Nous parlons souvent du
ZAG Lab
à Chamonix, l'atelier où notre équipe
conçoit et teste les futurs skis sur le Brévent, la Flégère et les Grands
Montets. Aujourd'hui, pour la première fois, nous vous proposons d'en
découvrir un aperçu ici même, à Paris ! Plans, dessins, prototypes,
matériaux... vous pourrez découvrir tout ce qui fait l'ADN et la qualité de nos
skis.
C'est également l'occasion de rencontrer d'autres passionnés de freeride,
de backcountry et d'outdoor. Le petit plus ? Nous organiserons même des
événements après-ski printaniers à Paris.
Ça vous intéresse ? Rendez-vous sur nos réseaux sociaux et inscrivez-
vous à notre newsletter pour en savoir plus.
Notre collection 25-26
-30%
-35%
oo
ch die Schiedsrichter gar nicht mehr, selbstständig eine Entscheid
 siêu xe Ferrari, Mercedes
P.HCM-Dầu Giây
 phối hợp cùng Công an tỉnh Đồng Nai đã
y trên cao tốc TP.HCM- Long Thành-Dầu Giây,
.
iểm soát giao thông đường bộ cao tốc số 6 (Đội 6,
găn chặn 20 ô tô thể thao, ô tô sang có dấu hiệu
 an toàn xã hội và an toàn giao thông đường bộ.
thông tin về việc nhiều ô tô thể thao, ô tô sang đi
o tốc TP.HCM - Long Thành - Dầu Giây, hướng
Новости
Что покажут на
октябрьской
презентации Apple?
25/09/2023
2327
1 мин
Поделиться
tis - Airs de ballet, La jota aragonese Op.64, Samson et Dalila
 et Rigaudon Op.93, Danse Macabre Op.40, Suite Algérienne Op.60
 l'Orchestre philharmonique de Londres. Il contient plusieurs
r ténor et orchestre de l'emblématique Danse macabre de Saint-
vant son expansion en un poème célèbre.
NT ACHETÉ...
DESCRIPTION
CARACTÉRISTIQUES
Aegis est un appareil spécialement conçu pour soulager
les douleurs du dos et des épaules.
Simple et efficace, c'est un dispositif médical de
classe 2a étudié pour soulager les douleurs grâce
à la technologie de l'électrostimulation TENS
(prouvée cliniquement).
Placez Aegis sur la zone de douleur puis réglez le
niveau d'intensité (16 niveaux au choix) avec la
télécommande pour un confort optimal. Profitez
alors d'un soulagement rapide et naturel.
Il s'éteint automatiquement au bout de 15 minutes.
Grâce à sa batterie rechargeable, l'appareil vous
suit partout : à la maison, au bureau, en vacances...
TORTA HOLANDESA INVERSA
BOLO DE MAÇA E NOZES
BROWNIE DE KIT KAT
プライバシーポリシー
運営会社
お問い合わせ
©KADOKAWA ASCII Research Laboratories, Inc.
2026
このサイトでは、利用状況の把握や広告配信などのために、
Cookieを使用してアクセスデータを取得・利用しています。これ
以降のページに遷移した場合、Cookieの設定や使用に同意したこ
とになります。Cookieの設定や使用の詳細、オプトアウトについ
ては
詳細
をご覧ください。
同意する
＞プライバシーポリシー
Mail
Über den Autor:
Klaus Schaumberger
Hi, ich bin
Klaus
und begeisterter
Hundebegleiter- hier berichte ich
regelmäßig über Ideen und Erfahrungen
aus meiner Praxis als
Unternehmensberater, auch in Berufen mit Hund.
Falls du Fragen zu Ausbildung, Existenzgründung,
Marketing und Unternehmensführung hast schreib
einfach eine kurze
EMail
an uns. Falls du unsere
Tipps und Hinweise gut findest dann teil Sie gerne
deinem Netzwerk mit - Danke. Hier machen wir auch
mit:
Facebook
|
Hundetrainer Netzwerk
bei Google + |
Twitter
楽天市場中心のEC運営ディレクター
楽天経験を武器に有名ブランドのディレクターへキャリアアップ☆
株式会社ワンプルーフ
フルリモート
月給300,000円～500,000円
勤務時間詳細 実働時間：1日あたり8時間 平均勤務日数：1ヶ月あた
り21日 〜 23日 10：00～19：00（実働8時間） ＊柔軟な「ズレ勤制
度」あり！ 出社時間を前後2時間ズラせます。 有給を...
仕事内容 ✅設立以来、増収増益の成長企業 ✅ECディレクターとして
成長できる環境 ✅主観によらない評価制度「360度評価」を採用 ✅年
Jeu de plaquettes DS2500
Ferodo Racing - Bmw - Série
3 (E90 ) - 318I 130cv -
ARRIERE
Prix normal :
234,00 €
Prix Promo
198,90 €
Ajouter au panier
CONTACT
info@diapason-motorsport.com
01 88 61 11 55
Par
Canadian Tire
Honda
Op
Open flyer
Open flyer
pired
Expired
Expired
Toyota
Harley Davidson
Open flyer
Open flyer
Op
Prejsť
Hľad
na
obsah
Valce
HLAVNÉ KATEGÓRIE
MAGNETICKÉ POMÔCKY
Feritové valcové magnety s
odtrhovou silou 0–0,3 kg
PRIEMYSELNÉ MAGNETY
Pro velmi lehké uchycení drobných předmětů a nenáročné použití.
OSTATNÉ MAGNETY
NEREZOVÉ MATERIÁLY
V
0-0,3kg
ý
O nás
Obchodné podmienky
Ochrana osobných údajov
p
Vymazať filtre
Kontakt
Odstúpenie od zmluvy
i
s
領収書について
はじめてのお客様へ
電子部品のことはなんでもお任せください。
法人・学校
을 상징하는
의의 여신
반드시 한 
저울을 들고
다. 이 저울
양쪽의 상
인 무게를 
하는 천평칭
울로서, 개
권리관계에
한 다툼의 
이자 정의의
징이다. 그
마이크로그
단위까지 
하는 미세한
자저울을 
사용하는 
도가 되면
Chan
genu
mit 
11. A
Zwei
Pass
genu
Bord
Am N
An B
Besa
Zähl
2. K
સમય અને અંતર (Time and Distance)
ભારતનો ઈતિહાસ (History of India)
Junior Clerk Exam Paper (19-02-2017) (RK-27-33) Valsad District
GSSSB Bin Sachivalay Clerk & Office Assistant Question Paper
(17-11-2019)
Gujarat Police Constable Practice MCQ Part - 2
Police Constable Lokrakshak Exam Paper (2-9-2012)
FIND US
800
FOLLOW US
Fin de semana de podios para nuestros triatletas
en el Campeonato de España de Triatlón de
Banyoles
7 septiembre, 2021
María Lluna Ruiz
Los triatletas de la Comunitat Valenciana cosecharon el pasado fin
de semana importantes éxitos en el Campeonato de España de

━━━━

Problem requirements> Begin with the line that has "Vymazať filtre" in the listing above and end after the line that has "Gujarat Police Constable"; output those lines exactly.

Answer below>
Vymazať filtre
Kontakt
Odstúpenie od zmluvy
i
s
領収書について
はじめてのお客様へ
電子部品のことはなんでもお任せください。
法人・学校
을 상징하는
의의 여신
반드시 한 
저울을 들고
다. 이 저울
양쪽의 상
인 무게를 
하는 천평칭
울로서, 개
권리관계에
한 다툼의 
이자 정의의
징이다. 그
마이크로그
단위까지 
하는 미세한
자저울을 
사용하는 
도가 되면
Chan
genu
mit 
11. A
Zwei
Pass
genu
Bord
Am N
An B
Besa
Zähl
2. K
સમય અને અંતર (Time and Distance)
ભારતનો ઈતિહાસ (History of India)
Junior Clerk Exam Paper (19-02-2017) (RK-27-33) Valsad District
GSSSB Bin Sachivalay Clerk & Office Assistant Question Paper
(17-11-2019)
Gujarat Police Constable Practice MCQ Part - 2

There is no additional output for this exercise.